En Chile puede un reo obtener beneficios económicos a través del Estatuto Laboral y de Formación para el Trabajo Penitenciario de 2011, se permite al sector privado la utilización de mano de obra carcelaria con el propósito de desarrollar labores productivas. A primera vista, parece que “todos ganan”: gana el Estado, que aspira a la reinserción social de los reclusos; gana la población privada de libertad, que recibe ingresos y capacitación; y gana el sector privado, que utiliza mano de obra reclusa en sus procesos de producción.
La actividad del recluso en Chile, por estar sujeta al contexto institucional de la cárcel, no es considerada realmente “trabajo” por las autoridades. El nivel de pago sistemáticamente más bajo que el sueldo mínimo legal constituye evidencia fehaciente de la minusvaloración del trabajo penitenciario. El trabajo de los presos parece concebido como una oportunidad de redimirse cuyo beneficio económico es meramente simbólico. Lo que recibe un preso por su trabajo la mayoría de las veces no es un sueldo, sino un “regalo” de la empresa privada o de las autoridades públicas.
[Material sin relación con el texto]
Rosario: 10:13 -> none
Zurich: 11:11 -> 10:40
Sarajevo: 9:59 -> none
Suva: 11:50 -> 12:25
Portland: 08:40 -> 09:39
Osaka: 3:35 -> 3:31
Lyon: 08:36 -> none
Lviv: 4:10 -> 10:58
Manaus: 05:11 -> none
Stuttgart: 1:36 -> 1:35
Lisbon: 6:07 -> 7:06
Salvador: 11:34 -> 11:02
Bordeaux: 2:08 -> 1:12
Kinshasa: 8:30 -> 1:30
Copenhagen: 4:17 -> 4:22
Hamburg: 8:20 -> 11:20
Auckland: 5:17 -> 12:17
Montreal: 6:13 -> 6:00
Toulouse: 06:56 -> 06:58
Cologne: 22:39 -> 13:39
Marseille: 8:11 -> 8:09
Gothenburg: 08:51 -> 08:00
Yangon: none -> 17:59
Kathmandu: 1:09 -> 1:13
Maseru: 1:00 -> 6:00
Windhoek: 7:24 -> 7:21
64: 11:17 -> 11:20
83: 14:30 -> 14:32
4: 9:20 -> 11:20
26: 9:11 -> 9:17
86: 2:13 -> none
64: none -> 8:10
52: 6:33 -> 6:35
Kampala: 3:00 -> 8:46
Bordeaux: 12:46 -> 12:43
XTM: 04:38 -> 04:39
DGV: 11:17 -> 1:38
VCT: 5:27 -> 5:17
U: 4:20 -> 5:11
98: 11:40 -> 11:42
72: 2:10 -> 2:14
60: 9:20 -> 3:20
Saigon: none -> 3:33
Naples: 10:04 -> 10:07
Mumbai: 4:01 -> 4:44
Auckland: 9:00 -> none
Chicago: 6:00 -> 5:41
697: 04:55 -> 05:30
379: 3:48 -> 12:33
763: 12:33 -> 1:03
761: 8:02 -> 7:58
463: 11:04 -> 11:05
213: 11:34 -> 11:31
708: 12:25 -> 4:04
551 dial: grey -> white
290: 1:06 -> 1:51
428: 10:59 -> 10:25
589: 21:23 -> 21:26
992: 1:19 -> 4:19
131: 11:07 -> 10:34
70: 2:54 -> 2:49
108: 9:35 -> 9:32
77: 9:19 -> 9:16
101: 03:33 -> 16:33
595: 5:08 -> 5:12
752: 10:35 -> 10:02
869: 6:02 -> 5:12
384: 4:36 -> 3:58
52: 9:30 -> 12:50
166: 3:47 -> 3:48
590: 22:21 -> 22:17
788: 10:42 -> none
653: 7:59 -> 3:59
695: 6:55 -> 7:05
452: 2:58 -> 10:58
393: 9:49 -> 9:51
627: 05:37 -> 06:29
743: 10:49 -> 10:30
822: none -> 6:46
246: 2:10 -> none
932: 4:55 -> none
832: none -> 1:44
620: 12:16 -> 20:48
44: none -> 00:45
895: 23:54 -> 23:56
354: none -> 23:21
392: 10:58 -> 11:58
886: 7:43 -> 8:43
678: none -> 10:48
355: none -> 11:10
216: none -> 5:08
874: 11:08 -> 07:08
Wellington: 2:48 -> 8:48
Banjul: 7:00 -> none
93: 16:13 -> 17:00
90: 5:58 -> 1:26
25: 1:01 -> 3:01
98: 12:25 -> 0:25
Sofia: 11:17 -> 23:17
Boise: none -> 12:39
Otra circunstancia que evidencia la ambigüedad del trabajo penitenciario radica en la dificultad de identificar el rol que cumple la concesión de beneficios extra-laborales a los reclusos trabajadores. Así, por ejemplo, en vez de remuneración, se les puede conceder a los presos visitas adicionales de su familia en días y horarios especiales, permisos de salida adicionales, extensión horaria de desencierro para desarrollar actividades educativas, culturales, deportivas y recreativas, y priorización en la obtención de becas o acceso a actividades de capacitación, formación y/o educacionales. El problema de haber excluido al trabajo penitenciario del mercado laboral radica en la arbitrariedad a la que expone a los reclusos: si no es trabajo, entonces ese sueldo es una “medida de asistencia” a favor del recluso. Y si es una “medida de asistencia”, entonces restamos valor a la labor productiva de un hombre dentro de la prisión.
Así entonces, la fuente de recursos para el trabajador recluso es acotada y sujeta a la disposición de las autoridades y a la voluntad de agencias privadas para participar como empleadoras. La administración y el control sobre el dinero de los recursos genera un flujo institucionalizado sometido a la directriz valorativa impuesta reglamentariamente. El dinero está destinado a indemnizar, castigar y ahorrar, no a consumir o invertir, como lo haría el ciudadano con su sueldo. Finalmente, la cuantía del monto que recibe el preso es significativamente menor a la del trabajador libre. Lamentablemente, no reconocer al trabajo en la cárcel como trabajo propiamente tal, abre la puerta para eludir la entrega de beneficios laborales irrenunciables como salud, jubilación, indemnización por accidentes laborales o vacaciones.
Todo recluso debiese participar con igual estatus que el trabajador libre en el mercado del trabajo, aunque sujeto a un régimen laboral con características particulares. Si esto no fuera así –si se afirmase que el trabajador penitenciario no participa en modo alguno del mercado laboral regular– estaríamos ante un fraude de etiquetas: el trabajo penitenciario no sería trabajo, sino una medida disciplinante que priva al preso de los derechos sociales mínimos que otorga el estatus de trabajador y lo concibe como ciudadano de segunda clase.